Lines of information to text file
If you want to save lines of output to a text file, use cat(). Cat takes character strings, which you can assemble using paste(). It will write output line by line for each call, so if you want to add a line on to existing lines make sure to set append=TRUE.

x <- 244
line <- paste("The value of x is:", x, "\n", sep=" ")
cat(line, file="myoutput.txt")
cat(Sys.time(), file="my output.txt", append=TRUE)
cat("That is all. The end", file="myoutput.txt", append=TRUE)

Dumping output to a text file
Sometimes you just want all of the output, say from a linear model summary, to be saved in a text file.

xy <- data.frame(x=rnorm(10), y=rnorm(10))
lm.xy <- lm(y ~ x, data=xy)

sink("myoutput.txt") # opens connection to file
print(summary(lm.xy)) # prints regression output
sink() ## directs output back to console (screen)

sink(“filename”) open a connection to a file. Anything you print() after that will be sent to your file.  Call sink() again to send output back to console.

Print plots to pdf
This is similar to the sink() example. Use pdf() to open a connection to a pdf file (or a “graphical device” of type pdf), then make your plots, then turn off the device.
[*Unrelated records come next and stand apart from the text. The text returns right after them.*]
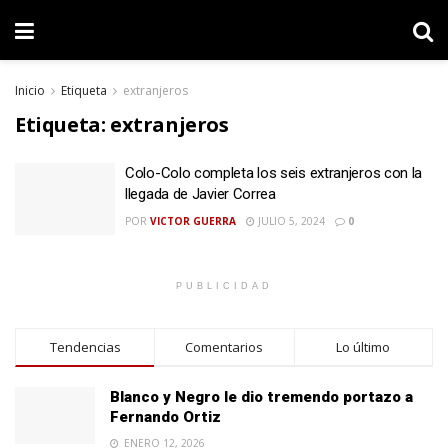
Inicio
Etiqueta
extranjeros
Etiqueta:
extranjeros
Colo-Colo completa los seis extranjeros con la
llegada de Javier Correa
POR
VICTOR GUERRA
JULIO 5, 2024
0
PUBLICIDAD
Tendencias
Comentarios
Lo último
Blanco y Negro le dio tremendo portazo a
Fernando Ortiz
ENERO 12, 2026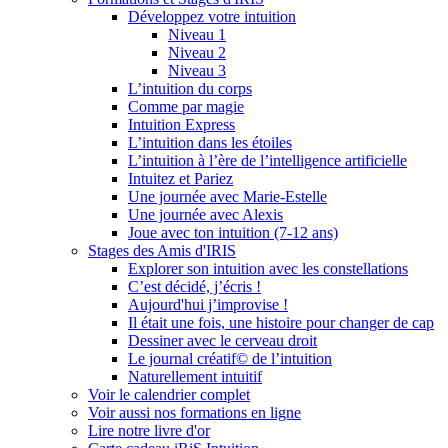
Développez votre intuition
Niveau 1
Niveau 2
Niveau 3
L’intuition du corps
Comme par magie
Intuition Express
L’intuition dans les étoiles
L’intuition à l’ère de l’intelligence artificielle
Intuitez et Pariez
Une journée avec Marie-Estelle
Une journée avec Alexis
Joue avec ton intuition (7-12 ans)
Stages des Amis d'IRIS
Explorer son intuition avec les constellations
C’est décidé, j’écris !
Aujourd'hui j’improvise !
Il était une fois, une histoire pour changer de cap
Dessiner avec le cerveau droit
Le journal créatif© de l’intuition
Naturellement intuitif
Voir le calendrier complet
Voir aussi nos formations en ligne
Lire notre livre d'or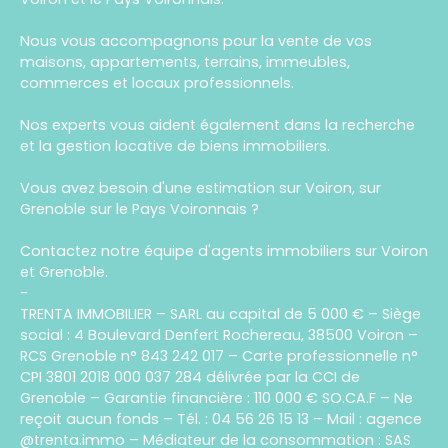
Nous vous accompagnons pour la vente de vos
maisons, appartements, terrains, immeubles,
commerces et locaux professionnels.
Nos experts vous aident également dans la recherche
et la gestion locative de biens immobiliers.
Vous avez besoin d'une estimation sur Voiron, sur
Grenoble sur le Pays Voironnais ?
Contactez notre équipe d'agents immobiliers sur Voiron
et Grenoble.
-
TRENTA IMMOBILIER – SARL au capital de 5 000 € – Siège
social : 4 Boulevard Denfert Rochereau, 38500 Voiron –
RCS Grenoble n° 843 242 017 – Carte professionnelle n°
CPI 3801 2018 000 037 284 délivrée par la CCI de
Grenoble – Garantie financière : 110 000 € SO.CA.F – Ne
reçoit aucun fonds – Tél. : 04 56 26 15 13 – Mail : agence
@trenta.immo – Médiateur de la consommation : SAS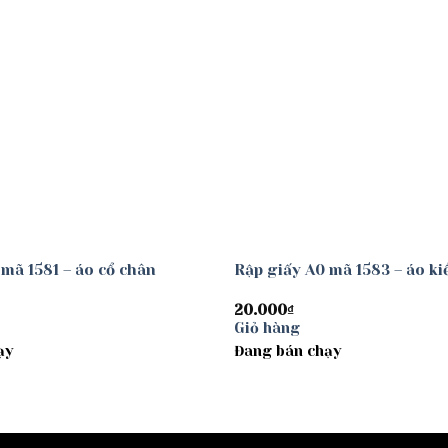
 mã 1581 – áo cổ chân
Rập giấy A0 mã 1583 – áo ki
20.000
₫
Giỏ hàng
ạy
Đang bán chạy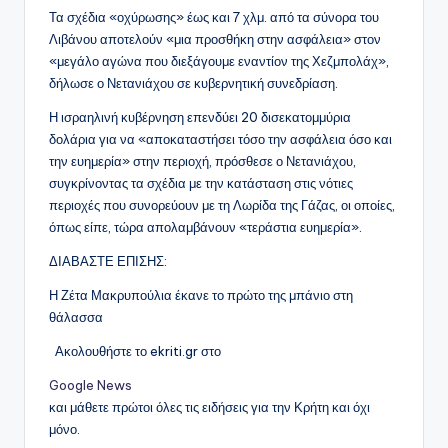
Τα σχέδια «οχύρωσης» έως και 7 χλμ. από τα σύνορα του
Λιβάνου αποτελούν «μια προσθήκη στην ασφάλεια» στον
«μεγάλο αγώνα που διεξάγουμε εναντίον της Χεζμπολάχ»,
δήλωσε ο Νετανιάχου σε κυβερνητική συνεδρίαση.
Η ισραηλινή κυβέρνηση επενδύει 20 δισεκατομμύρια
δολάρια για να «αποκαταστήσει τόσο την ασφάλεια όσο και
την ευημερία» στην περιοχή, πρόσθεσε ο Νετανιάχου,
συγκρίνοντας τα σχέδια με την κατάσταση στις νότιες
περιοχές που συνορεύουν με τη Λωρίδα της Γάζας, οι οποίες,
όπως είπε, τώρα απολαμβάνουν «τεράστια ευημερία».
ΔΙΑΒΑΣΤΕ ΕΠΙΣΗΣ:
Η Ζέτα Μακρυπούλια έκανε το πρώτο της μπάνιο στη
θάλασσα
Ακολουθήστε το ekriti.gr στο
Google News
και μάθετε πρώτοι όλες τις ειδήσεις για την Κρήτη και όχι
μόνο.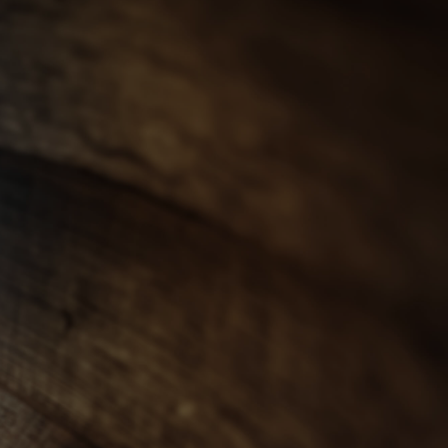
會員登入
ENGLISH
0
忌
世界威士忌
其他烈酒
珍稀烈酒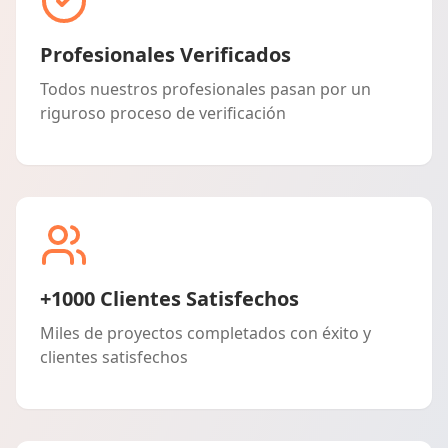
Profesionales Verificados
Todos nuestros profesionales pasan por un
riguroso proceso de verificación
+1000 Clientes Satisfechos
Miles de proyectos completados con éxito y
clientes satisfechos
xy <- data.frame(x=rnorm(10), y=rnorm(10))
pdf("xyplot.pdf") # opens pdf device
plot(x,y) # plots to file, nothing to screen
dev.off() # must turn off device or pdf wonʻt open
plot(x,y) # plots to screen

Put some thought into the storage of your data and your output and your script. Think about opening the project a year from now and being able to remember what you did, with enough information to be able to replicate it.

  • Always save a copy of your data in text files (.csv). These are the most robust to archiving. No matter how file formats change, you can always open a text file.
  • Also save a copy of all of your output as pdfs or txt files. This is what you will refer to when you are revising your manuscript, etc. Even if your script is working, itʻs always a good idea to save the output so you know what you got.
  • Of course save a clean, commented, working copy of your script. Clean it up, remove extraneous objects and code, and run it from source after restarting R. Save all of these items in a clean folder with only the essential elements, inputs and outputs.

Reproducible results!

Matching quantitive values

3) Some of you have emailed me regarding matching on numeric values. In general, it is not a good idea to try to use == on quantitative numeric (non-integer) values.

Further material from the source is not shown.